Justice Swayne delivered the unanimous opinion of the Court.

The Court described the limitations in the terms of the license to particular products and the exclusion of sales to the government, stating that the license "conveyed authority to this extent and nothing more." Accordingly, the Court held: "This defence [of license] cannot avail the defendants." The Court did not cite any case authority on this point.

The decree of the circuit court was therefore affirmed.

==Subsequent developments==
===General Talking Pictures===
In General Talking Pictures Corp. v. Western Electric Co., 304 U.S. 175, 182 (1938) (upholding as legitimate field-of-use limitations on scope of patent licenses to make and sell amplifiers only in “non-commercial” field), affirmed on rehearing, 305 U.S. 124 (1938), the Supreme Court held that a patent owner could permissibly license another to manufacture the patented product only in a defined field (in that case, amplifiers for sale and use other than to movie theaters, so-called noncommercial use). The defendants were held patent infringers for making and selling the patented product to movie theaters. The Court stated (305 U.S. at 127):
The practice of granting licenses for a restricted use is an old one, see Rubber Company v. Goodyear, 9 Wall. 788, 799, 800 . . . So far as appears, its legality has never been questioned. The parties stipulated that "it is common practice where a patented invention is applicable to different uses, to grant written licenses to manufacture under United States Letters Patents restricted to one or more of the several fields of use permitting the exclusive or non-exclusive use of the invention by the licensee in one field and excluding it in another field."

===Mallinckrodt===
In Mallinckrodt, Inc. v.
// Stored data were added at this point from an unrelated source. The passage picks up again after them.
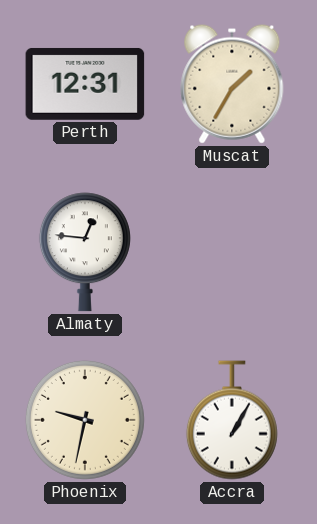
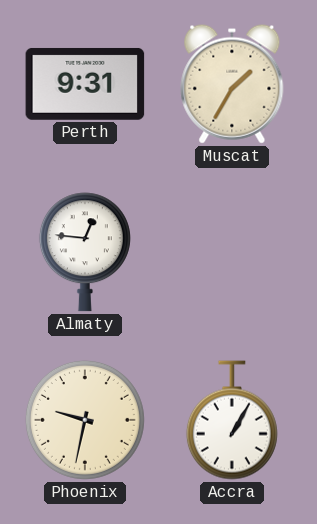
Perth: 12:31 -> 9:31
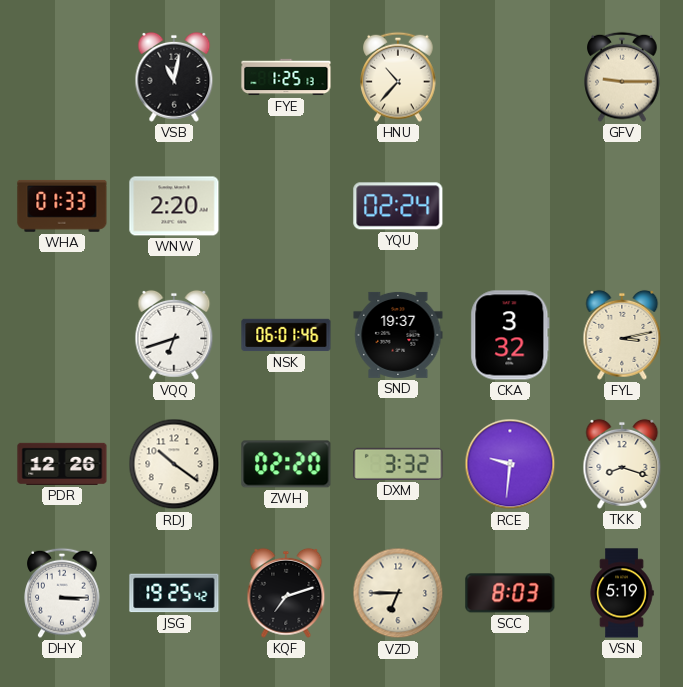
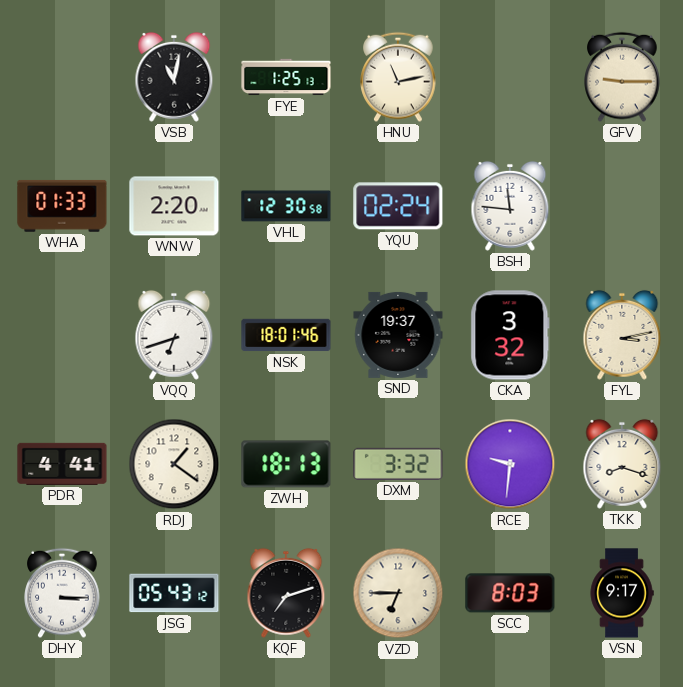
HNU: 10:37 -> 11:13
VHL: none -> 12:30
BSH: none -> 11:46
NSK: 06:01 -> 18:01
PDR: 12:26 -> 4:41
RDJ: 10:21 -> 1:21
ZWH: 02:20 -> 18:13
JSG: 19:25 -> 05:43
VSN: 5:19 -> 9:17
Medipart, Inc., 976 F.2d 700 (Fed. Cir. 1992), the Federal Circuit cited Goodyear incorrectly (conflating sales and licenses to manufacture) for support that it was established law that it was lawful to impose post-sale restrictions on the sale of patented products. The court said:
The practice of granting licenses for restricted use is an old one, see Rubber Company v. Goodyear, 76 U.S. 788, 9 Wall. 788, 799, 800. . . . So far as it appears, its legality has never been questioned.
But Mallinckrodt involved a sale subject to a restriction, while Goodyear involved a license to manufacture subject to a limitation as to field of use (as in General Talking Pictures).